Mortal Engines is a beautiful, burly, bustling blockbuster

Co-produced and co-written by Peter Jackson and Fran Walsh, this adaptation of Philip Reeve’s sci-fi novel series is set in a world many thousands of years in the future. Earth’s cities now roam the globe on huge wheels, devouring each other in a struggle for ever-diminishing resources.

Does the film succeed in bringing this crazy concept to the big screen? Critic Liam Maguren says it absolutely does.


Set in a futuristic world where massive cities on wheels swallow small cities on wheels, Philip Reeve’s four-book Mortal Engines series basically screamed: “Film me!” Who better to hear that roar than the powerhouse production team who made the gargantuan Lord of the Rings a cinematic reality? Making his directorial feature debut, Peter Jackson’s long-time colleague Christian Rivers has constructed a beautiful, burly, bustling blockbuster that visually magnifies a crazy concept.

The story centres on Hester (Hera Hilmar), a rugged outsider looking for vengeance but who ends up side-by-side with bumbling historian Tom (Robert Sheehan) instead. Their relationship plays out generally as expected, though there isn’t quite enough bond-building to fully capitalise on it and the dialogue occasionally begs for more comedic punch—especially given their polar-opposite personalities.

Hester makes for a likeable lead, however, starting off as a basic badass before the tragic flashback narrative explains how she became this way.
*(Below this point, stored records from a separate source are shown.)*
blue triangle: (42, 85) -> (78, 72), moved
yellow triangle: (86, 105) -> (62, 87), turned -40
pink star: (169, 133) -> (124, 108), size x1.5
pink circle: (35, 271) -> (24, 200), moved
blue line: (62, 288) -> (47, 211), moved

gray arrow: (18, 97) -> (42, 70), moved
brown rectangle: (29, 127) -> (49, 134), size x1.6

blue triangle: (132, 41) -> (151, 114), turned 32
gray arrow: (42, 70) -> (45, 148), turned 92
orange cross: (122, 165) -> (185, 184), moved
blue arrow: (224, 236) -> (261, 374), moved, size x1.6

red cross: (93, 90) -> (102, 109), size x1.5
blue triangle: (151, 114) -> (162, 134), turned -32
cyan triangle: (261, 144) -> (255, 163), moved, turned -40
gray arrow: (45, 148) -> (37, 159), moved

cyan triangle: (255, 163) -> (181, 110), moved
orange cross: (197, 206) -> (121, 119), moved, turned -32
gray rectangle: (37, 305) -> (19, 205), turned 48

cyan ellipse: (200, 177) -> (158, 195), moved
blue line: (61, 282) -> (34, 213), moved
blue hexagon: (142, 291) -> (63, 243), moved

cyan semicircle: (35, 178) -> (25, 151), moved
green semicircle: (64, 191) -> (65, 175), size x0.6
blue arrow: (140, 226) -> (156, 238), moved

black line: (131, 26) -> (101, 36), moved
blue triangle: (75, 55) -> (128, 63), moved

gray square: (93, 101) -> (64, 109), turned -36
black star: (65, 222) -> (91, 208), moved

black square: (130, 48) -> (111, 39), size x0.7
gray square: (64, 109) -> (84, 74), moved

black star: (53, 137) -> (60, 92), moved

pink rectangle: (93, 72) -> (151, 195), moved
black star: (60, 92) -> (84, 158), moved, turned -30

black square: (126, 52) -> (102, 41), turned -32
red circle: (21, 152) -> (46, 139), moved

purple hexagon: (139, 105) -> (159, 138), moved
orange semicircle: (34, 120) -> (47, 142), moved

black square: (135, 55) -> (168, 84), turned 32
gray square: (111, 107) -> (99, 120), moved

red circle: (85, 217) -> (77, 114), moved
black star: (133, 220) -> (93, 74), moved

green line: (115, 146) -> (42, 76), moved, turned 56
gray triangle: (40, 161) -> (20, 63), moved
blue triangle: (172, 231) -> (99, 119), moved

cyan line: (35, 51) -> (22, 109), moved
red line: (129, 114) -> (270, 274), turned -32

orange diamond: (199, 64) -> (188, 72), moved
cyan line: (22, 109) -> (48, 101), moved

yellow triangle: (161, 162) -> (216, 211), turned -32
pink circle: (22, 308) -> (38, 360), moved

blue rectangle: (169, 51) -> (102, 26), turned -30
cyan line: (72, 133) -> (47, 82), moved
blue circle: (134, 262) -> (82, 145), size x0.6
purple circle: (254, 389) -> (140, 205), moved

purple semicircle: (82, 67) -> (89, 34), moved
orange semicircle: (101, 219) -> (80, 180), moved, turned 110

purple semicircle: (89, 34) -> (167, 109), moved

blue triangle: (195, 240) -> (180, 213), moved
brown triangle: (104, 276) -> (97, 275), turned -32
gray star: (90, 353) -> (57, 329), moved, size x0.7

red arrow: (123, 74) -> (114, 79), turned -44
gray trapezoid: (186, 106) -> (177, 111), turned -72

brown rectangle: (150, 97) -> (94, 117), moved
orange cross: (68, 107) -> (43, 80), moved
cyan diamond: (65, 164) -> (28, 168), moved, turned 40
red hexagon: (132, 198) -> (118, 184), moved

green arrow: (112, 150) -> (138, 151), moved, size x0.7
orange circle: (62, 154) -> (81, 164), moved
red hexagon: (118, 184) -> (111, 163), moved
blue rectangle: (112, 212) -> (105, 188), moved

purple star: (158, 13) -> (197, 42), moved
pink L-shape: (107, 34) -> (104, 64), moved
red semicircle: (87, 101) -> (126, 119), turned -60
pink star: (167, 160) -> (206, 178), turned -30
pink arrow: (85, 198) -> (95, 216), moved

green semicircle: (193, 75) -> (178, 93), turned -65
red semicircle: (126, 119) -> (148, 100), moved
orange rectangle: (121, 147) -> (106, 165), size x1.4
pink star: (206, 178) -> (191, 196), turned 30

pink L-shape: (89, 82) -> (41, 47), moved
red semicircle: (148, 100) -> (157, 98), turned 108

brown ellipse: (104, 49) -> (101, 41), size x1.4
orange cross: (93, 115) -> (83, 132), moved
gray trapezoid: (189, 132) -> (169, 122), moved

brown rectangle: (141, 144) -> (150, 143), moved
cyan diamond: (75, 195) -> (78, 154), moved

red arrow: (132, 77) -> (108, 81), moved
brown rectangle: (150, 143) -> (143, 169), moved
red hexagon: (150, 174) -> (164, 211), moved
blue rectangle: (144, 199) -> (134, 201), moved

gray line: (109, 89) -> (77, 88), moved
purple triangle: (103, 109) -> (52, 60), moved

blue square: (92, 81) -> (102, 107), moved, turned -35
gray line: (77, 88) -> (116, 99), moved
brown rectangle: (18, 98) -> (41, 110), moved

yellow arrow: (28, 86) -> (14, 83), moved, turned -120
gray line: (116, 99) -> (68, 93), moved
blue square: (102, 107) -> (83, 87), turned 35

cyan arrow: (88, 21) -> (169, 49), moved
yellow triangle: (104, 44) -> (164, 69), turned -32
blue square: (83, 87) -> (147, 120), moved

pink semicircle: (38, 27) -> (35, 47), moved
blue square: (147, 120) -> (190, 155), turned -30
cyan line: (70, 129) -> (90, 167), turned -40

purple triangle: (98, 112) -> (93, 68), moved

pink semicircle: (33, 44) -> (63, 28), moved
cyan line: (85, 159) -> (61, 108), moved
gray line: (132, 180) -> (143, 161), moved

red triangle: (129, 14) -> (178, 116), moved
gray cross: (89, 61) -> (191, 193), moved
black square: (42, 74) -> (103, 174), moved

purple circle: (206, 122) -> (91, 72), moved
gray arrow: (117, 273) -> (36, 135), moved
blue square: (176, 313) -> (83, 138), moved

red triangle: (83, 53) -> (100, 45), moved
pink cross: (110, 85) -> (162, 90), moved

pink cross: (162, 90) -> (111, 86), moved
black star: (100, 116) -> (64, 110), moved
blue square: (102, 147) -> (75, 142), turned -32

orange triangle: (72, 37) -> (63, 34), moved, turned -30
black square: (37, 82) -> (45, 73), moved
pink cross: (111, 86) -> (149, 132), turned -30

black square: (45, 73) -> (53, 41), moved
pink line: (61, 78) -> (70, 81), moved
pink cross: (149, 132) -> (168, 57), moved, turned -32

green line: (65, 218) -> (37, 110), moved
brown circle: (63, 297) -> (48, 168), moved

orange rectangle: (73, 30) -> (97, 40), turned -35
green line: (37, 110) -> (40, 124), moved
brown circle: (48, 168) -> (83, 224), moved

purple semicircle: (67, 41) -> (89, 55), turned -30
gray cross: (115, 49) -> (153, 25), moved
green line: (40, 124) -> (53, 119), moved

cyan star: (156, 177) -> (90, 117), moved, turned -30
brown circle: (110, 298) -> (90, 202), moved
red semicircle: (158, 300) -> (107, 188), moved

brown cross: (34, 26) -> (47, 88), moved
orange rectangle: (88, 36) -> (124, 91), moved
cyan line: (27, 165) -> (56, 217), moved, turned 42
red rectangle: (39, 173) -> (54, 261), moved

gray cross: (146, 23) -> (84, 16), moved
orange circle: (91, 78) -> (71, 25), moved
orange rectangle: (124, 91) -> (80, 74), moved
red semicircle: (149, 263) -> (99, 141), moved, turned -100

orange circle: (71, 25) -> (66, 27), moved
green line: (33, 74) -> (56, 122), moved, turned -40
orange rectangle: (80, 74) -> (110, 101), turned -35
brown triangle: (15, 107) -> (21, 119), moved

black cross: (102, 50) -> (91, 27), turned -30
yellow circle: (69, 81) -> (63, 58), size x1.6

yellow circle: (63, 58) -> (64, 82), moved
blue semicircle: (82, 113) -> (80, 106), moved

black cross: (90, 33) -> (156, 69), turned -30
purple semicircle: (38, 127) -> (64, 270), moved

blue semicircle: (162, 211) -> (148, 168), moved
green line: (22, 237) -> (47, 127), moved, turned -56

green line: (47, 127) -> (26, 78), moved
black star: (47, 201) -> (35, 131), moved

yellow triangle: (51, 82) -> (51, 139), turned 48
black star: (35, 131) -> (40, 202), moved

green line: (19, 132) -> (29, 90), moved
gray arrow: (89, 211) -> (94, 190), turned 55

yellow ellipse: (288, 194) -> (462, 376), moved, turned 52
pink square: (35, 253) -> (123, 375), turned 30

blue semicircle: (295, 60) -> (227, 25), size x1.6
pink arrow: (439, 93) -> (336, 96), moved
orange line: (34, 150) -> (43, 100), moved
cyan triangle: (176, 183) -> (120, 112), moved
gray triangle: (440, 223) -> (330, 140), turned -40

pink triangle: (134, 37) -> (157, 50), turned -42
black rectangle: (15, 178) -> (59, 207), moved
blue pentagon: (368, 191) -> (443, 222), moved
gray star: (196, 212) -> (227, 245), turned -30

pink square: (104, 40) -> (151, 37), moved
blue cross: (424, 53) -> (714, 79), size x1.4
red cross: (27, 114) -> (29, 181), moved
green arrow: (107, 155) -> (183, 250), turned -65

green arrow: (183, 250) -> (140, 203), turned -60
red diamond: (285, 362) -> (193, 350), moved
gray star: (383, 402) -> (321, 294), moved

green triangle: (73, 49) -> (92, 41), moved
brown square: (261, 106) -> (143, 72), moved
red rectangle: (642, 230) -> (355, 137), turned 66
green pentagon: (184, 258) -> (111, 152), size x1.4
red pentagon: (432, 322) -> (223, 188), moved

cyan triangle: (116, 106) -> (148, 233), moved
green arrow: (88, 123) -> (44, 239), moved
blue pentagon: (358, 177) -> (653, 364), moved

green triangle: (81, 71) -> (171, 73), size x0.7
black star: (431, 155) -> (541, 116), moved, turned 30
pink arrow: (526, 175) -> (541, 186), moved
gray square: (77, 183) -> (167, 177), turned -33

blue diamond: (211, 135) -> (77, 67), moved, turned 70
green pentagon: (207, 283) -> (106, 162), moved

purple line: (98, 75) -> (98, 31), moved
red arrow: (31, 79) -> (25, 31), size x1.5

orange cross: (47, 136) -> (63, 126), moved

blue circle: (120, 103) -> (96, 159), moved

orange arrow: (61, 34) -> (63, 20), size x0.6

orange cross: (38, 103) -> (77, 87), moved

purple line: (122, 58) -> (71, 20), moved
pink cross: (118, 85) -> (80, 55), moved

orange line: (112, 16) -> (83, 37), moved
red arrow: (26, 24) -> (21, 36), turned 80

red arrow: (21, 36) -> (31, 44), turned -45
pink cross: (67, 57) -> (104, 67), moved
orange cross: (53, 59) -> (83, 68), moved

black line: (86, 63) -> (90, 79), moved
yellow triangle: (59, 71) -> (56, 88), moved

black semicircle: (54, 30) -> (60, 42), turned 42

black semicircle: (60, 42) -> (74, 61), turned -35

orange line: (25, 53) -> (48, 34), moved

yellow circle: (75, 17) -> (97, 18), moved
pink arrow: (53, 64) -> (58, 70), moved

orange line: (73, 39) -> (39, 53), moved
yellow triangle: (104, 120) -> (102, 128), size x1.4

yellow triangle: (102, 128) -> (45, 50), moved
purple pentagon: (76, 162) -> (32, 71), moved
She and Tom know how much deception hurts, so it’s truly endearing to see their mutual trust grow during the two-hour runtime.

Hugo Weaving gives a typically gravitational performance as Thaddeus Valentine, a man with genuine care in his heart but armed with a ruthless assertion to get his agenda completed. As charismatic as he is, however, he’s out-swaggered by Jihae in a breakthrough performance as the rebellious Anna Fang. She’s as suave as her James Dean haircut suggests, but punctures through that persona with effortless empathy for Hester, especially when the young lead starts looking beyond her singular quest for revenge.

Let’s not kid ourselves, though. It’s the incredibly rendered world and crazy central concept that make Mortal Engines run. The scale of the London vehicle alone flips the mind, engulfing the screen with a gluttony of sweeping camera moves and massive interior sets that give an astonishing visual impression of an impossible piece of architecture. Even the communities that exist underground, in the ocean, or amongst the clouds are gorgeously realised. One fight scene, in particular, makes great creative use of its unique space.

It all makes for an enjoyably bonkers illustration of greed, colonialism, nationalism, cultural absorption, and the human values needed to prevent this fantastical future from simply being… ya know… the future.